===== RECORDS TO PROCESS
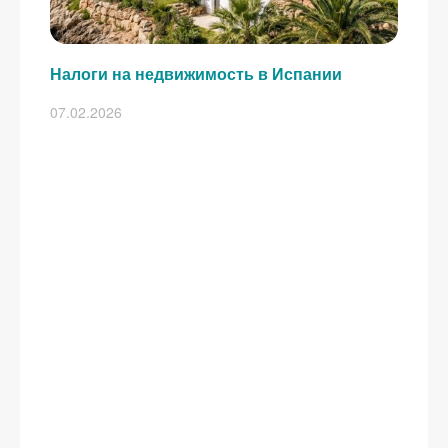
Налоги на недвижимость в Испании
07.02.2026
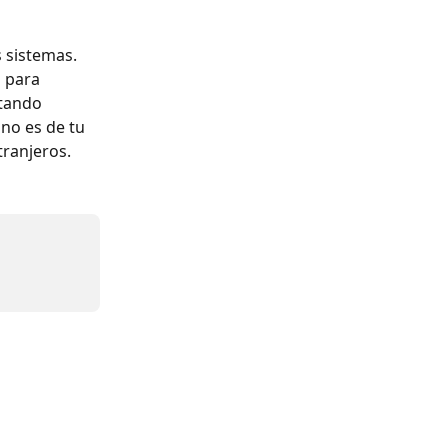
 sistemas. 
 para 
tando 
no es de tu 
ranjeros.​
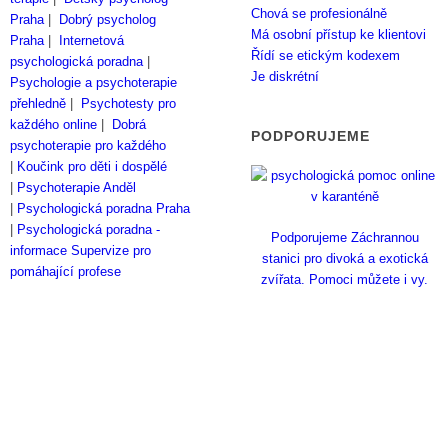
Chová se profesionálně
Praha
|
Dobrý psycholog
Má osobní přístup ke klientovi
Praha
|
Internetová
Řídí se etickým kodexem
psychologická poradna
|
Je diskrétní
Psychologie a psychoterapie
přehledně
|
Psychotesty pro
každého online
|
Dobrá
PODPORUJEME
psychoterapie pro každého
|
Koučink pro děti i dospělé
|
Psychoterapie Anděl
|
Psychologická poradna Praha
|
Psychologická poradna -
Podporujeme Záchrannou
informace
Supervize pro
stanici pro divoká a exotická
pomáhající profese
zvířata. Pomoci můžete i vy.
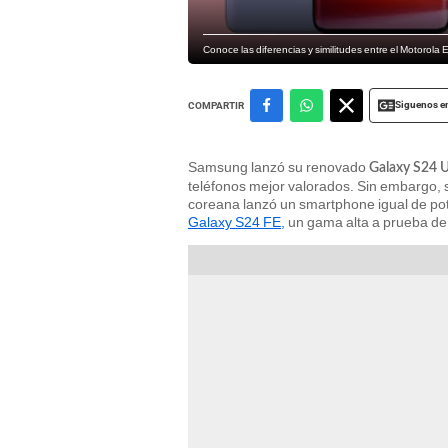
Conoce las diferencias y similitudes entre el Motorol
Siguenos e
COMPARTIR
Samsung lanzó su renovado
Galaxy S24 U
teléfonos mejor valorados. Sin embargo, s
coreana lanzó un smartphone igual de pot
Galaxy S24 FE,
un gama alta a prueba de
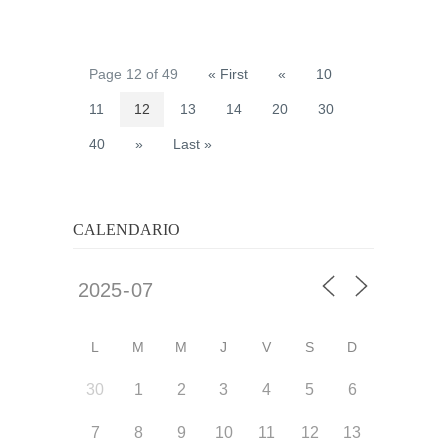
Page 12 of 49
« First
«
10
11
12
13
14
20
30
40
»
Last »
CALENDARIO
L
M
M
J
V
S
D
30
1
2
3
4
5
6
7
8
9
10
11
12
13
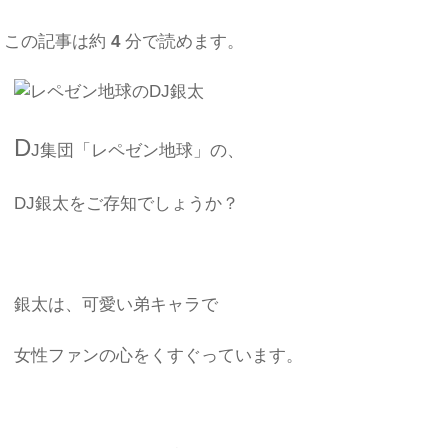
この記事は約
4
分で読めます。
D
J集団「レペゼン地球」の、
DJ銀太をご存知でしょうか？
銀太は、可愛い弟キャラで
女性ファンの心をくすぐっています。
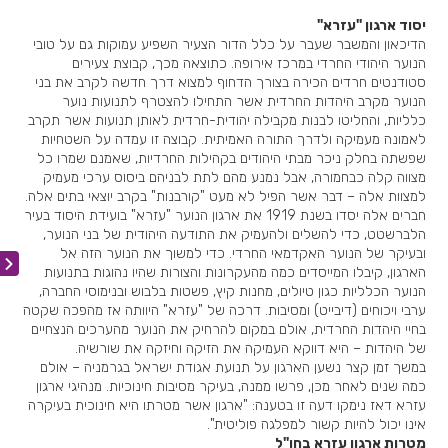
יסוד ארגון "עזרא"
הדיכאון והמשבר שעבר על כלל הדור הצעיר השפיע עמוקות גם על טובי
הנוער היהודי החרדי במרכז אירופה. כתוצאה מכך, קבוצת צעירים
סטודנטים חרדים הכירה בצורך הדחוף למצוא דרך חדשה לקרב את בני
הנוער מקרב היהדות החרדית אשר התחילו להצטרף לתנועות נוער
כלליות, והחליטו לבנות מקבילה יהודית-חרדית לאותן תנועות אשר תקרב
לאמונה מעמיקה ולדרך התורה האמיתית. קבוצה זו עמדה על השטחיות
שפשתה בחלק ניכר מבתי היהודים בקהילות החרדיות, שאמנם שמרו כל
מצווה קלה כבחמורה, אבל נמנע מהם לתת לבניהם ביסוס ערכי מעמיק
למצוות אלה – דבר אשר הפיל לא מעט "קורבנות" בקרב יוצאי בתים אלה.
חברים אלה יסדו בשנת 1919 את ארגון הנוער "עזרא" בועידת היסוד בעיר
הלברשטט, כדי להשלים ולהעמיק את התודעה היהודית של בני הנוער,
ובעיקר של הנוער האקדמאי החרדי. כדי למשוך את הנוער הזה אל
הארגון, קיבלו המייסדים כמה מהעקרונות והצורות שהיו נהוגות בתנועות
הנוער הכלליות כגון טיולים, מחנות קיץ, פשטות בלבוש ובנימוסי החברה,
ערבי ויכוחים (דיבייט) ומסיבות. דרכה של "עזרא" היוותה אז מהפכה שקטה
בחיי היהדות החרדית, אולם במקום להרחיק את הנוער מהערכים הנצחיים
של היהדות – היא דווקא העמיקה את הזיקה וחיזקה את שורשיה.
במשך זמן קצר נשען הארגון על תנועת אגודת ישראל בגרמניה – אולם
כמה שנים לאחר מכן, פרשו ממנה, בעיקר מסיבות חינוכיות. מנהיגי ארגון
עזרא דאז נימקו דעה זו בטענה: "ארגון אשר מטרתו היא חינוכית בעיקרה
אינו יכול להיות קשור למפלגה פוליטית".
מטרות ארגון עזרא בחו"ל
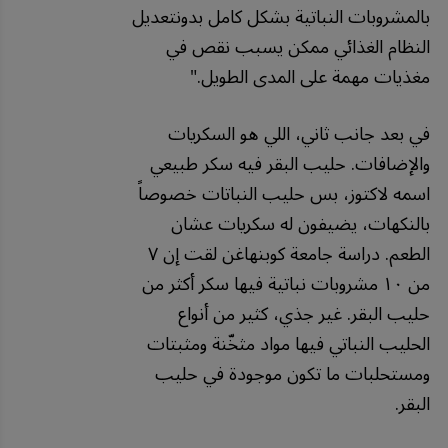
بالمشروبات
النباتية
بشكل
كامل
بدونتعديل
النظام
الغذائي
ممكن
يسبب
نقص
في
مغذيات
مهمة
على
المدى
الطويل
."
في بعد جانب ثاني، اللي هو السكريات
والإضافات. حليب البقر فيه سكر طبيعي
اسمه لاكتوز، بس حليب النباتات خصوصاً
بالنكهات، يضيفون له سكريات عشان
الطعم. دراسة جامعة كوبنهاغن لقت إن ٧
من ١٠ مشروبات نباتية فيها سكر أكثر من
حليب البقر. غير جذي، كثير من أنواع
الحليب النباتي فيها مواد مثخّنة ومثبتات
ومستحلبات ما تكون موجودة في حليب
البقر.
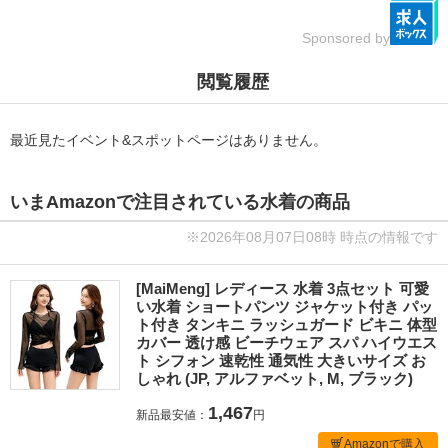
Sponsored by
閲覧履歴
最近見たイベント&スポットページはありません。
いまAmazonで注目されている水着の商品
※2026年08月07日08時 時点の情報です
[MaiMeng] レディース 水着 3点セット 可愛
い水着 ショートパンツ ジャケット付き パッ
ト付き タンキニ ラッシュガード ビキニ 体型
カバー 透け感 ビーチウェア スパ ハイウエス
ト シフォン 速乾性 通気性 大きいサイズ お
しゃれ (JP, アルファベット, M, ブラック)
1,467
新品最安値：
円
Amazonで購入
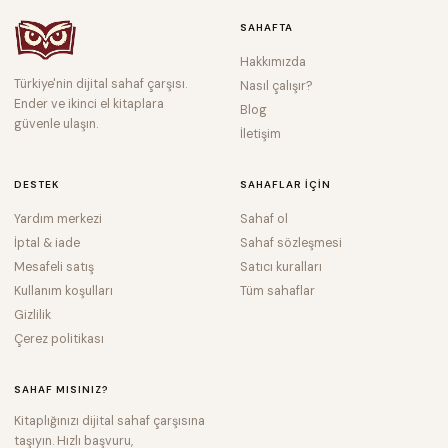
SAHAFTA
Hakkımızda
Türkiye'nin dijital sahaf çarşısı.
Nasıl çalışır?
Ender ve ikinci el kitaplara
Blog
güvenle ulaşın.
İletişim
DESTEK
SAHAFLAR IÇIN
Yardım merkezi
Sahaf ol
İptal & iade
Sahaf sözleşmesi
Mesafeli satış
Satıcı kuralları
Kullanım koşulları
Tüm sahaflar
Gizlilik
Çerez politikası
SAHAF MISINIZ?
Kitaplığınızı dijital sahaf çarşısına
taşıyın. Hızlı başvuru,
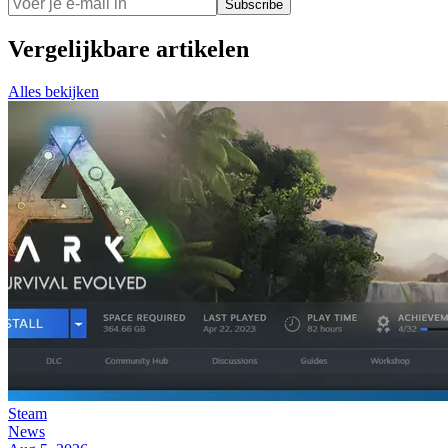
Subscribe
Vergelijkbare artikelen
Alles bekijken
Steam
News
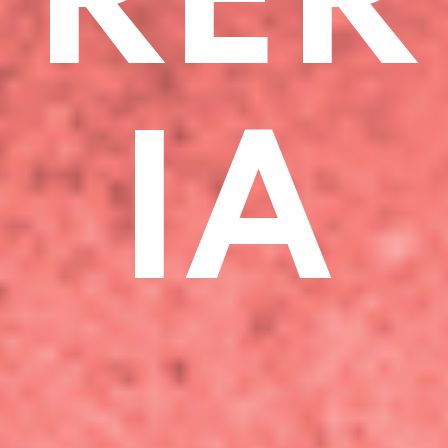
RER
IA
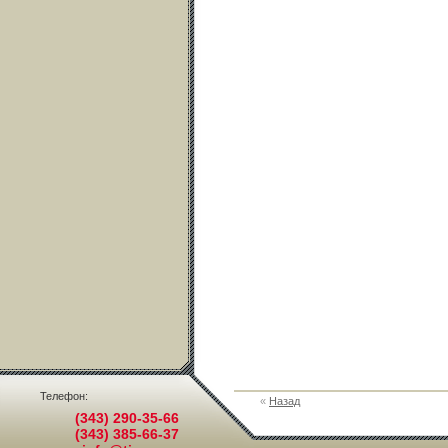
Телефон:
«
Назад
(343) 290-35-66
(343) 385-66-37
==========
▶ PROBLEM STATEMENT: Pictures in the records above are to be left out of an otherwise exact copy.

▶ REPLY TO THE EXERCISE:
Налоги на недвижимость в Испании
07.02.2026
 sistemas. 
 para 
tando 
no es de tu 
ranjeros.​
Chová se profesionálně
Praha
|
Dobrý psycholog
Má osobní přístup ke klientovi
Praha
|
Internetová
Řídí se etickým kodexem
psychologická poradna
|
Je diskrétní
Psychologie a psychoterapie
přehledně
|
Psychotesty pro
každého online
|
Dobrá
PODPORUJEME
psychoterapie pro každého
|
Koučink pro děti i dospělé
|
Psychoterapie Anděl
|
Psychologická poradna Praha
|
Psychologická poradna -
Podporujeme Záchrannou
informace
Supervize pro
stanici pro divoká a exotická
pomáhající profese
zvířata. Pomoci můžete i vy.
Conoce las diferencias y similitudes entre el Motorol
Siguenos e
COMPARTIR
Samsung lanzó su renovado
Galaxy S24 U
teléfonos mejor valorados. Sin embargo, s
coreana lanzó un smartphone igual de pot
Galaxy S24 FE,
un gama alta a prueba de
Page 12 of 49
« First
«
10
11
12
13
14
20
30
40
»
Last »
CALENDARIO
L
M
M
J
V
S
D
30
1
2
3
4
5
6
7
8
9
10
11
12
13
この記事は約
4
分で読めます。
D
J集団「レペゼン地球」の、
DJ銀太をご存知でしょうか？
銀太は、可愛い弟キャラで
女性ファンの心をくすぐっています。
יסוד ארגון "עזרא"
הדיכאון והמשבר שעבר על כלל הדור הצעיר השפיע עמוקות גם על טובי
הנוער היהודי החרדי במרכז אירופה. כתוצאה מכך, קבוצת צעירים
סטודנטים חרדים הכירה בצורך הדחוף למצוא דרך חדשה לקרב את בני
הנוער מקרב היהדות החרדית אשר התחילו להצטרף לתנועות נוער
כלליות, והחליטו לבנות מקבילה יהודית-חרדית לאותן תנועות אשר תקרב
לאמונה מעמיקה ולדרך התורה האמיתית. קבוצה זו עמדה על השטחיות
שפשתה בחלק ניכר מבתי היהודים בקהילות החרדיות, שאמנם שמרו כל
מצווה קלה כבחמורה, אבל נמנע מהם לתת לבניהם ביסוס ערכי מעמיק
למצוות אלה – דבר אשר הפיל לא מעט "קורבנות" בקרב יוצאי בתים אלה.
חברים אלה יסדו בשנת 1919 את ארגון הנוער "עזרא" בועידת היסוד בעיר
הלברשטט, כדי להשלים ולהעמיק את התודעה היהודית של בני הנוער,
ובעיקר של הנוער האקדמאי החרדי. כדי למשוך את הנוער הזה אל
הארגון, קיבלו המייסדים כמה מהעקרונות והצורות שהיו נהוגות בתנועות
הנוער הכלליות כגון טיולים, מחנות קיץ, פשטות בלבוש ובנימוסי החברה,
ערבי ויכוחים (דיבייט) ומסיבות. דרכה של "עזרא" היוותה אז מהפכה שקטה
בחיי היהדות החרדית, אולם במקום להרחיק את הנוער מהערכים הנצחיים
של היהדות – היא דווקא העמיקה את הזיקה וחיזקה את שורשיה.
במשך זמן קצר נשען הארגון על תנועת אגודת ישראל בגרמניה – אולם
כמה שנים לאחר מכן, פרשו ממנה, בעיקר מסיבות חינוכיות. מנהיגי ארגון
עזרא דאז נימקו דעה זו בטענה: "ארגון אשר מטרתו היא חינוכית בעיקרה
אינו יכול להיות קשור למפלגה פוליטית".
מטרות ארגון עזרא בחו"ל
بالمشروبات
النباتية
بشكل
كامل
بدونتعديل
النظام
الغذائي
ممكن
يسبب
نقص
في
مغذيات
مهمة
على
المدى
الطويل
."
في بعد جانب ثاني، اللي هو السكريات
والإضافات. حليب البقر فيه سكر طبيعي
اسمه لاكتوز، بس حليب النباتات خصوصاً
بالنكهات، يضيفون له سكريات عشان
الطعم. دراسة جامعة كوبنهاغن لقت إن ٧
من ١٠ مشروبات نباتية فيها سكر أكثر من
حليب البقر. غير جذي، كثير من أنواع
الحليب النباتي فيها مواد مثخّنة ومثبتات
ومستحلبات ما تكون موجودة في حليب
البقر.
Sponsored by
閲覧履歴
最近見たイベント&スポットページはありません。
いまAmazonで注目されている水着の商品
※2026年08月07日08時 時点の情報です
[MaiMeng] レディース 水着 3点セット 可愛
い水着 ショートパンツ ジャケット付き パッ
ト付き タンキニ ラッシュガード ビキニ 体型
カバー 透け感 ビーチウェア スパ ハイウエス
ト シフォン 速乾性 通気性 大きいサイズ お
しゃれ (JP, アルファベット, M, ブラック)
1,467
新品最安値：
円
Amazonで購入
SAHAFTA
Hakkımızda
Türkiye'nin dijital sahaf çarşısı.
Nasıl çalışır?
Ender ve ikinci el kitaplara
Blog
güvenle ulaşın.
İletişim
DESTEK
SAHAFLAR IÇIN
Yardım merkezi
Sahaf ol
İptal & iade
Sahaf sözleşmesi
Mesafeli satış
Satıcı kuralları
Kullanım koşulları
Tüm sahaflar
Gizlilik
Çerez politikası
SAHAF MISINIZ?
Kitaplığınızı dijital sahaf çarşısına
taşıyın. Hızlı başvuru,
Subscribe
Vergelijkbare artikelen
Alles bekijken
Steam
News
RER
IA
Телефон:
«
Назад
(343) 290-35-66
(343) 385-66-37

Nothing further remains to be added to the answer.